Averaged across genotypes, we found little difference in VD between CO₂ treatments, suggesting leaf hydraulics do not acclimate to growth in eCO₂ in E. camaldulensis. These findings do not support expectations that VD would be reduced in eCO₂ in accordance with reductions in stomatal conductance and hydraulic demand. It is possible that the relatively short duration of the experiment (3 months) did not allow sufficient time for leaf structural traits related to the venation. They are consistent, however, with previous studies reporting a lack of response in VD (Uhl & Mosbrugger 1999) and leaf hydraulic capacity (Locke et al. 2013) in response to eCO₂. Importantly, our results indicate that hydraulic capacity did not inhibit increased photosynthesis in this species in eCO₂. Stomatal size and density were also unaffected by eCO₂. While this lack of response in stomatal traits in E. camaldulensis is in contrast to the response in many woody species in variable CO₂ (Woodward & Kelly 1995), it is consistent with a recent study in a closely related species of Melaleuca that showed a lack of response in stomatal traits to historical changes in atmospheric CO₂ (Hill, Hill & Watling 2015).
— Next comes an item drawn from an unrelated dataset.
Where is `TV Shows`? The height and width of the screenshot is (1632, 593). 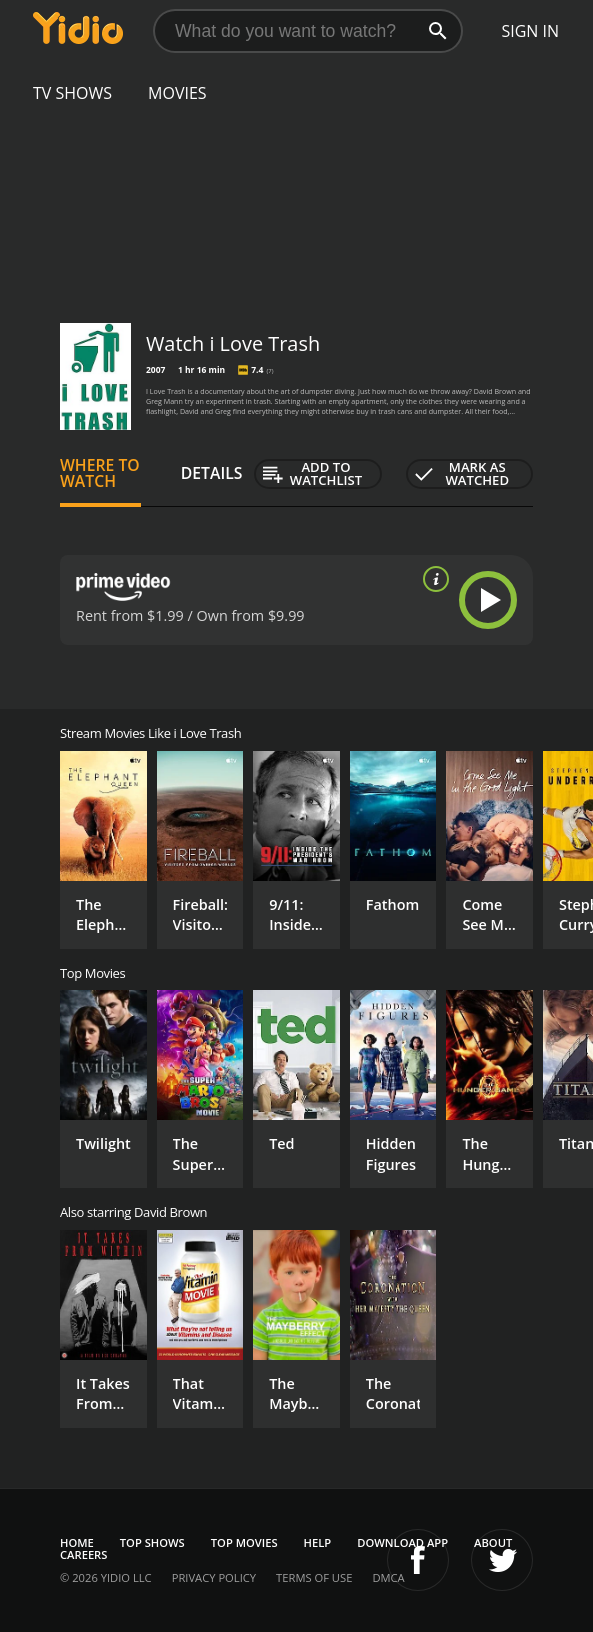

It could be hypothesized that the overall lack of eCO₂ responsiveness in leaf venation and stomatal traits may have been due to the relatively short duration of the experiment (3 months). However, other studies have clearly shown that hydraulic traits can respond to changes in CO₂ (Phillips et al. 2011) and light conditions (Carins Murphy, Jordan & Brodribb 2012) within a similar time frame. Furthermore, because hydraulic traits were measured on recently developed canopy leaves, there was opportunity for older leaves to detect and transmit potential signals to induce an appropriate developmental response by stomata (Lake et al. 2001) and leaf veins (Sack et al. 2012) of new leaves.

Conclusion

We provide evidence that key leaf functional traits can vary independently among genotypes of a single species grown under common conditions. Such trait decoupling may allow different ecotypes or populations to produce novel combinations of adaptive traits in response to changing environmental conditions, without potential constraints of covariation with other leaf traits. Over evolutionary time, this process may underpin patterns of multiple trait dimensionalities, similar to observations across diverse sets of species (Laughlin 2014; Li et al. 2015). Nevertheless, our results suggest that elevated concentrations of atmospheric [CO₂] may not act strongly in altering patterns of trait coordination already apparent under ambient conditions. We recommend that future work in this area should consider the roles of environmental (plastic) and genetic sources of variation in explaining patterns of leaf trait coordination.